* **Entries supplied**:
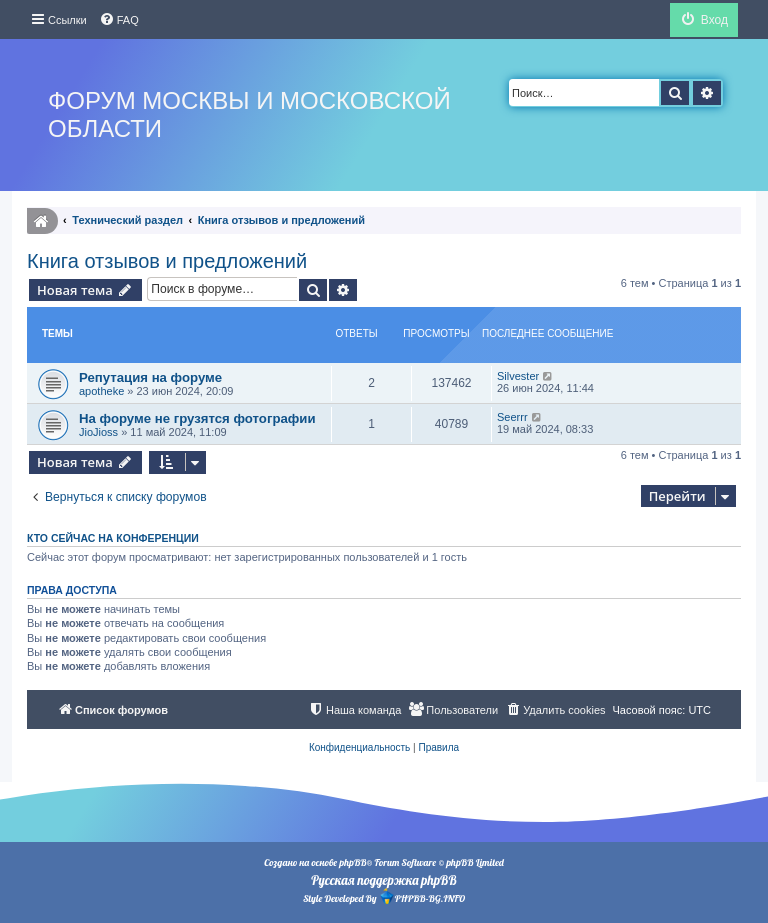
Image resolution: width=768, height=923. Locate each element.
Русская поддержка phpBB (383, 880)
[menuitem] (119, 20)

...

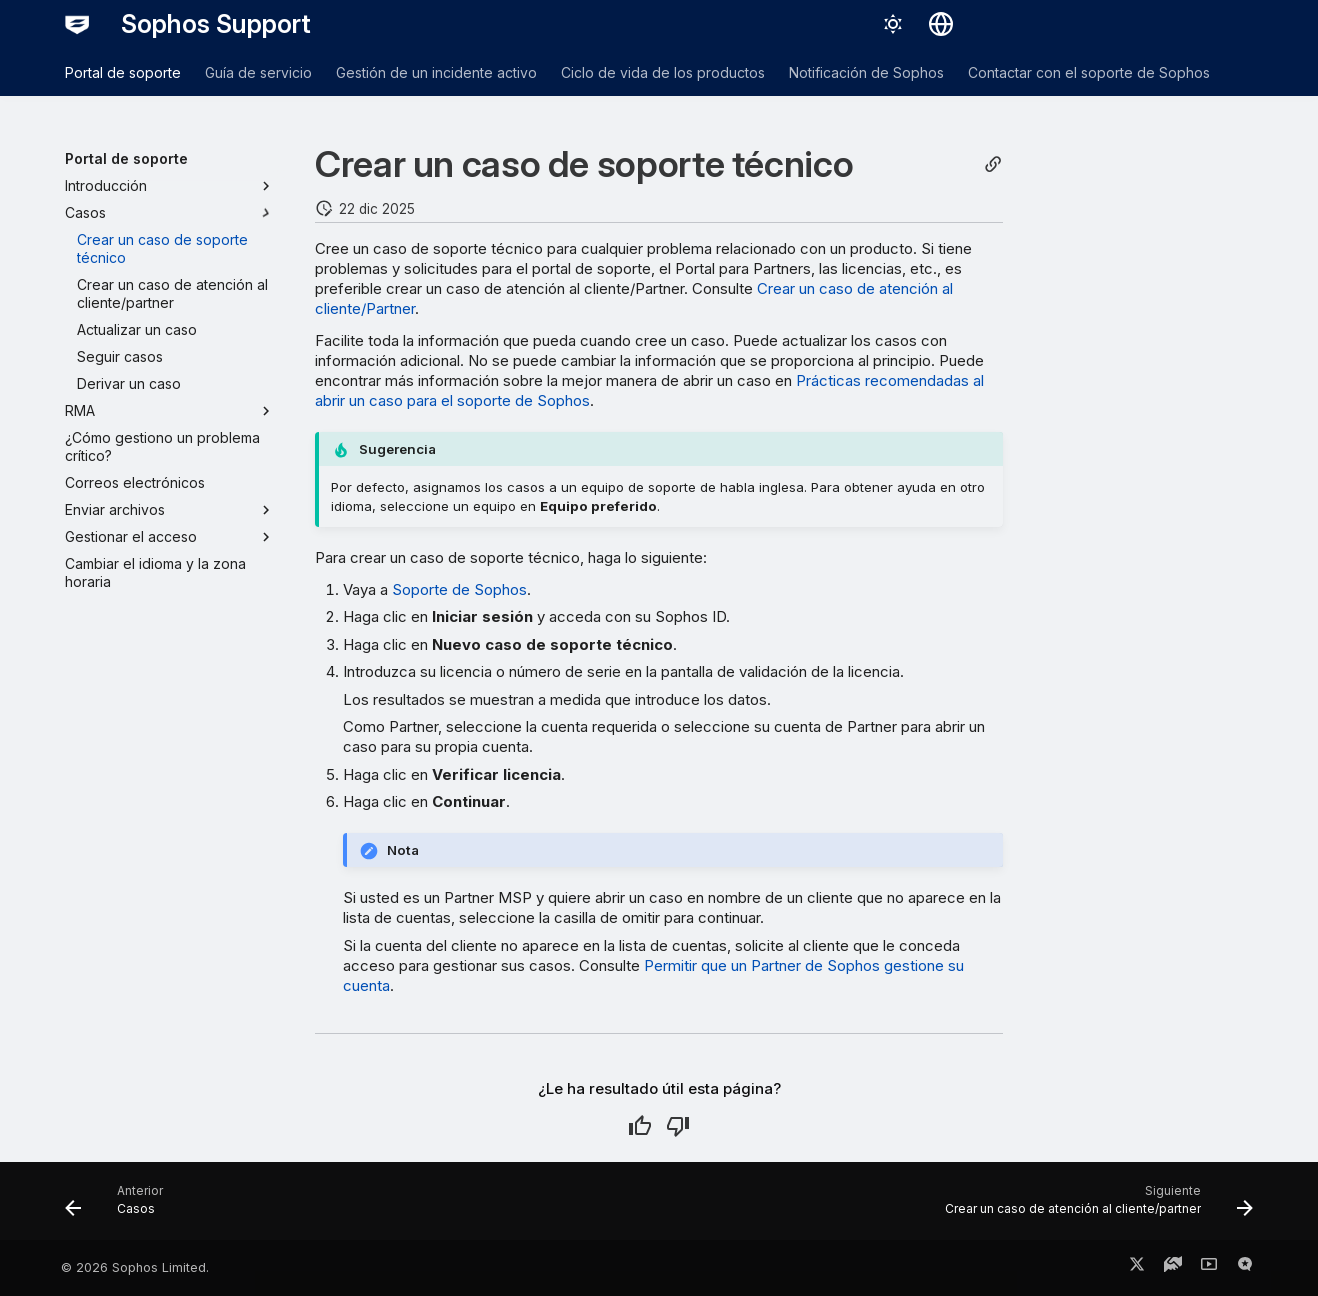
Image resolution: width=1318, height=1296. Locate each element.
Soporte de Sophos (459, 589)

* **Problem requirements**: Please return all lines from the records that hold the word "height".

* **Reply to the task**:
Image resolution: width=768, height=923. Locate each element.
Image resolution: width=1318, height=1296. Locate each element.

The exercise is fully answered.